Una tensión profunda se dio en la educación secundaria. Hasta la década de 1940, la Escuela Normal de Profesores (creada en 1921) formaba a los docentes de este nivel. Sin embargo, los intentos de modernización impulsaron la “universitarización” de la enseñanza media. Además, se autorizó a profesionales universitarios sin formación pedagógica a enseñar en los colegios. Esta apertura generó una bifurcación histórica: la secundaria ganó en erudición disciplinar, pero se fue distanciando de la teoría, la investigación y la reflexión pedagógica de la que la Escuela Normal había sido depositaria exclusiva.
El debilitamiento de la dimensión reflexiva, del pensar pedagógico, no fue inmediato: fue creciendo la brecha entre las nuevas carreras estrechamente relacionadas con la educación, como pedagogía y psicología, y el antiguo normalismo.
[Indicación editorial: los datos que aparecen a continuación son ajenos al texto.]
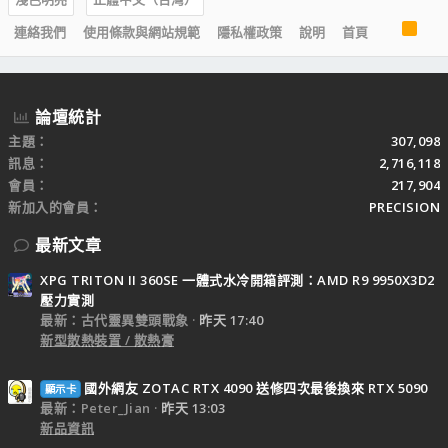
R
連絡我們
使用條款與網站規範
隱私權政策
說明
首頁
S
S
論壇統計
主題
307,098
訊息
2,716,118
會員
217,904
新加入的會員
PRECISION
最新文章
XPG TRITON II 360SE 一體式水冷開箱評測：AMD R9 9950X3D2
壓力實測
最新：古代靈異雙頭戰象
昨天 17:40
新型散熱裝置 / 散熱膏
國外網友 ZOTAC RTX 4090 送修四次最後換來 RTX 5090
顯示卡
最新：Peter_Jian
昨天 13:03
新品資訊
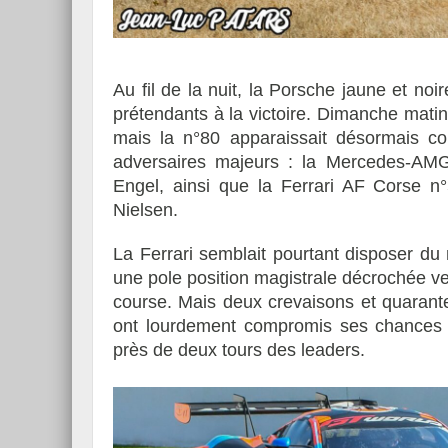
Au fil de la nuit, la Porsche jaune et no
prétendants à la victoire. Dimanche matin
mais la n°80 apparaissait désormais c
adversaires majeurs : la Mercedes-AMG
Engel, ainsi que la Ferrari AF Corse 
Nielsen.
La Ferrari semblait pourtant disposer du
une pole position magistrale décrochée v
course. Mais deux crevaisons et quarant
ont lourdement compromis ses chances 
près de deux tours des leaders.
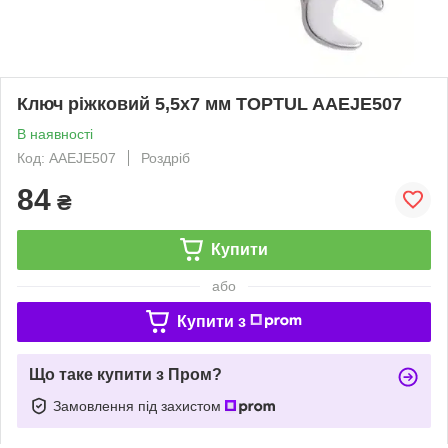
Ключ ріжковий 5,5x7 мм TOPTUL AAEJE507
В наявності
Код: AAEJE507
Роздріб
84
₴
Купити
або
Купити з
Що таке купити з Пром?
Замовлення під захистом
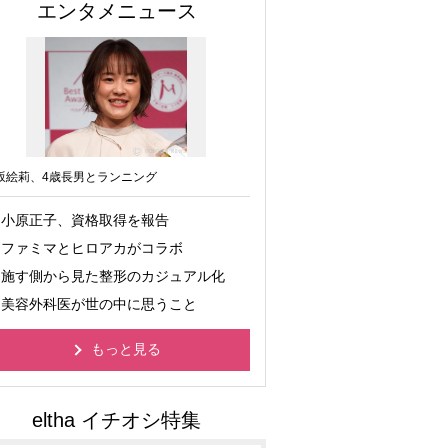
エンタメニュース
坂絵莉、4歳長男とランニング
小原正子、資格取得を報告
ファミマとヒロアカがコラボ
施す側から見た整形のカジュアル化
美容外科医が世の中に思うこと
もっと見る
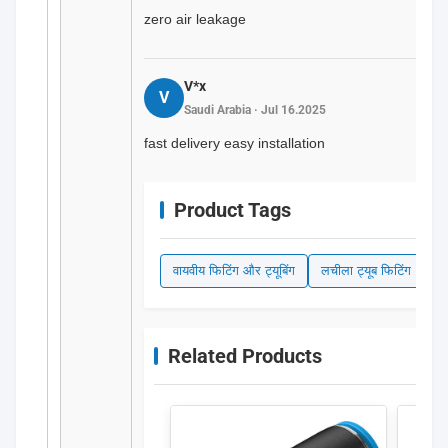
zero air leakage
V*x
V
Saudi Arabia · Jul 16.2025
fast delivery easy installation
Product Tags
वायवीय फिटिंग और ट्यूबिंग
लचीला ट्यूब फिटिंग
पी
Related Products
Ante estos desafíos, se diseñaron nuevos programas complementarios de formación para los normalistas, pero tal misión, finalmente, no se cumplió, y universidad y normalismo transitaron caminos paralelos hasta el final del ciclo normalista.
LOS NUDOS CRÍTICOS
Un balance amplio nos invita también a pensar en los límites del concepto de lo “normal”. El proyecto normalista nació con la vocación de homogeneizar, civilizar y unificar, por lo cual imponía un modelo único que dejaba escaso margen para la inclusión de sectores postergados históricamente.
Su expresión más dolorosa fue la exclusión lingüística: el normalismo formó parte de la exclusión cultural del idioma guaraní, considerado por cierta élite el “enemigo más poderoso de nuestra cultura”. Su prohibición y castigo en las aulas convirtió a la escuela en un espacio alienante para los guaranihablantes, siendo quizás la principal causa del fracaso y la deserción escolar rural.
Asimismo, es ineludible reflexionar sobre la actitud ambivalente de la formación normalista ante el autoritarismo militarista. Durante el largo periodo militarista (1940-1972), la docencia fue obligada a una adaptación dócil al estricto control ideológico y a la partidización obligatoria del magisterio. Esta sumisión entró en contradicción directa con los antiguos ideales emancipadores, priorizando la disciplina impuesta desde el Estado autoritario por sobre la formación del pensamiento crítico, obligando al magisterio al silencio o a negociaciones sigilosas de espacios de alguna libertad.
El normalismo cerró su ciclo institucional a principios de la década de 1970, pero sus paradigmas no han desaparecido por completo; siguen siendo una superposición viva en nuestra identidad. Comprender sus aportes, tensiones y contradicciones es una herramienta indispensable para nuestro presente.
Por ello, la historia nos invita a cerrar este recorrido con una interpelación dirigida a cada maestro y maestra: ¿Qué aspectos del normalismo considero vigentes en mis actitudes, saberes y prácticas de aula, y en mi visión de la institución educativa?